Note: This is a live document and will be expanded upon as this project progresses

Welcome to my hell

This project outline is going to be very difficult to not seem ranty as it addresses a number of my daily professional pains. The exciting part of data science is that it is still very new and much like the wild west. The horrible part of data science is that it is very new and much like the wild west. Sometimes I wonder if Polio would be better than dealing with some issues I have to address on a daily basis. To get you up to speed, understand that there are four main aspects to working with data:

The data (duh)

is problematic because there are a million different formats, with varying levels of structure, and loosely follow some poorly if not ad hoc defined schemas. This means that if you want to run a program on a piece of data, you have to interconvert it between different variants of the same format. This often turns into manually editing the file. Many of the formats are text based and encode data as text, this gives rise to many free-form variants, including using different text cases (upper vs lower) and value identifiers that are synonyms of each other.

Other than the data document itself there are storage requirements that have to be met. Data security is vital if you are ever working with human data, with legal implications if you mess up. This means that moving data from one compute resource to another can be tedious, not because accessing them is difficult but because you have to go through a lot of hoops to figure out if you are allowed to store that data there. The size of the data is another issue, often you are working with hundreds of gigabytes, possibly spread over millions of little files. You can quickly slam into a poorly documented resource quota midway through an analysis only to have to pack up and move the data to another system to get around the quota.

Access patterns of the data also need to be considered, and you need to place the data in a location that the underlying hardware can support. Data that is read-only, read-once has very different technical requirements than data that is being written to millions of times per second. It is usually a process of trial and error to figure out how any tool accesses the data. Meaning you have to start processing the data, wait for the system to explode, move the data to a more appropriate location, rinse, repeat.

The tools

are the largest part of the problem. They are often written by students with little to none of the practices you might expect of a professional programmer. Documentation is usually sparse if it exists, and the code is usually written by someone who wanted to get creative with code structure. Many of the tools are also decades old, and still in use because the algorithm they implement is conceptually very useful despite the implementation. Software that has been optimised generally optimises for the wrong things and put huge demands on a single compute node. The chosen language that the software was written in is often completely inappropriate for its purpose, and there is an unmanageable variety of dependencies each language ecosystem pulls in.
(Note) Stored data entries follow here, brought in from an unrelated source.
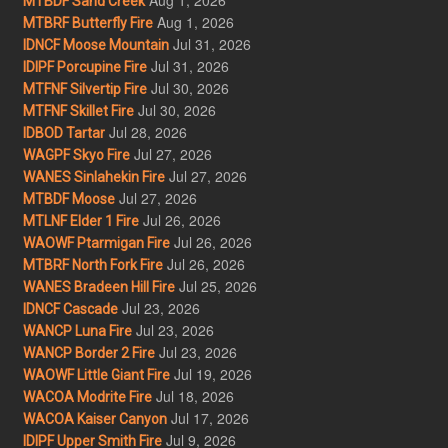
MTBDF Sand Creek
Aug 1, 2026
MTBRF Butterfly Fire
Jul 31, 2026
IDNCF Moose Mountain
Jul 31, 2026
IDIPF Porcupine Fire
Jul 30, 2026
MTFNF Silvertip Fire
Jul 30, 2026
MTFNF Skillet Fire
Jul 28, 2026
IDBOD Tartar
Jul 27, 2026
WAGPF Skyo Fire
Jul 27, 2026
WANES Sinlahekin Fire
Jul 27, 2026
MTBDF Moose
Jul 26, 2026
MTLNF Elder 1 Fire
Jul 26, 2026
WAOWF Ptarmigan Fire
Jul 26, 2026
MTBRF North Fork Fire
Jul 25, 2026
WANES Bradeen Hill Fire
Jul 23, 2026
IDNCF Cascade
Jul 23, 2026
WANCP Luna Fire
Jul 23, 2026
WANCP Border 2 Fire
Jul 19, 2026
WAOWF Little Giant Fire
Jul 18, 2026
WACOA Modrite Fire
Jul 17, 2026
WACOA Kaiser Canyon
Jul 9, 2026
IDIPF Upper Smith Fire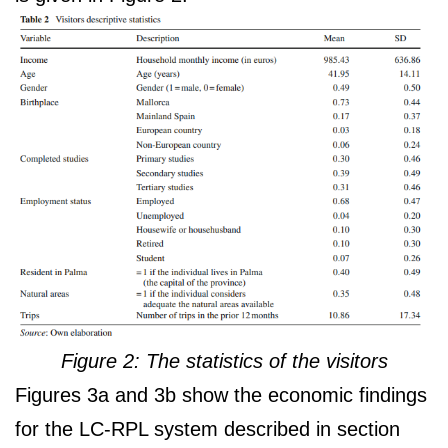
Figure 2: The statistics of the visitors
Figures 3a and 3b show the economic findings
for the LC-RPL system described in section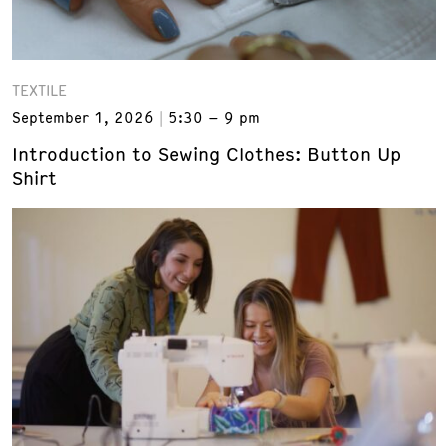
TEXTILE
September 1, 2026
5:30 – 9 pm
Introduction to Sewing Clothes: Button Up
Shirt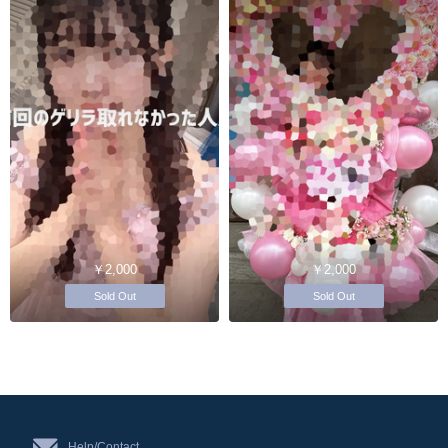
￥2,000
￥2,000
Sold Out
Sold Out
Help/Contact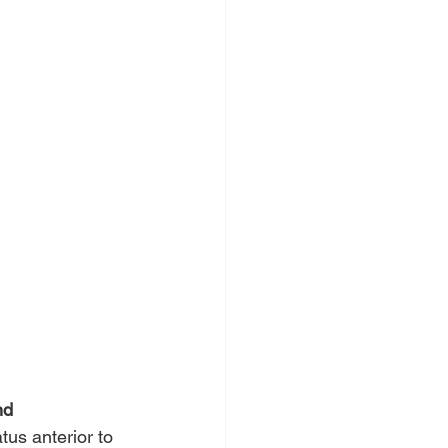
nd 
us anterior to 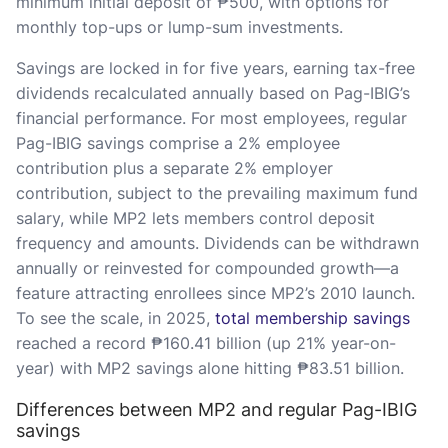
minimum initial deposit of ₱500, with options for
monthly top-ups or lump-sum investments.
Savings are locked in for five years, earning tax-free
dividends recalculated annually based on Pag-IBIG’s
financial performance. For most employees, regular
Pag-IBIG savings comprise a 2% employee
contribution plus a separate 2% employer
contribution, subject to the prevailing maximum fund
salary, while MP2 lets members control deposit
frequency and amounts. Dividends can be withdrawn
annually or reinvested for compounded growth—a
feature attracting enrollees since MP2’s 2010 launch.
To see the scale, in 2025,
total membership savings
reached a record ₱160.41 billion (up 21% year-on-
year) with MP2 savings alone hitting ₱83.51 billion.
Differences between MP2 and regular Pag-IBIG
savings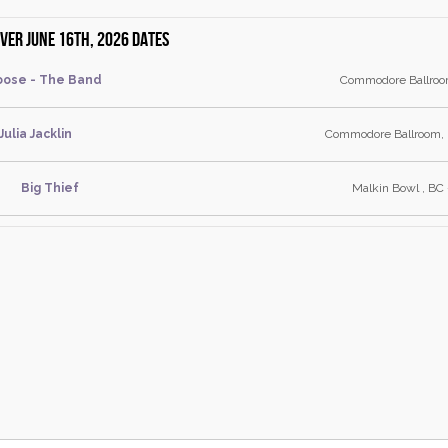
er June 16th, 2026 dates
ose - The Band
Commodore Ballroo
Julia Jacklin
Commodore Ballroom, 
Big Thief
Malkin Bowl , BC 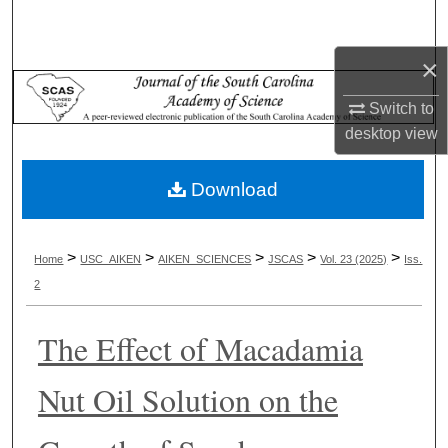
Search
×
Browse Collections
Switch to
My Account
desktop
view
About
Download
Digital Commons Network™
>
>
>
>
>
Home
USC_AIKEN
AIKEN_SCIENCES
JSCAS
Vol. 23 (2025)
Iss.
2
The Effect of Macadamia
Nut Oil Solution on the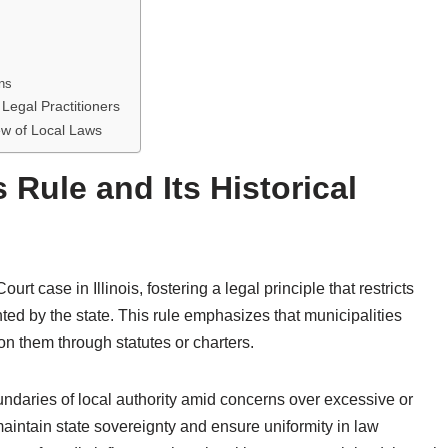
ns
Legal Practitioners
ew of Local Laws
 Rule and Its Historical
t case in Illinois, fostering a legal principle that restricts
ed by the state. This rule emphasizes that municipalities
on them through statutes or charters.
boundaries of local authority amid concerns over excessive or
aintain state sovereignty and ensure uniformity in law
Some software even has undeclared dependencies that require low level hacking to determine why it works on some systems and not others.

The infrastructure

is less inherently a problem and more just dealing with the variety of environments and restrictions that each one places.

The pipeline

attempts to manage all the above. While not necessary, when working with large volumes of data it is often important to automate the tasks of running tools on datasets, in series. There are a number of solutions available that provide mechanisms and abstractions to describe and manage the previously mentioned elements. Most of these solutions are very constrained to support a narrow selection of infrastructures, are ignorant of the data as they execute tools, or force the user to describe the pipeline in a proprietary format. Many solutions can be quite cumbersome to set up and maintain, require tight integration with the infrastructure, or place strict requirements on the infrastructure.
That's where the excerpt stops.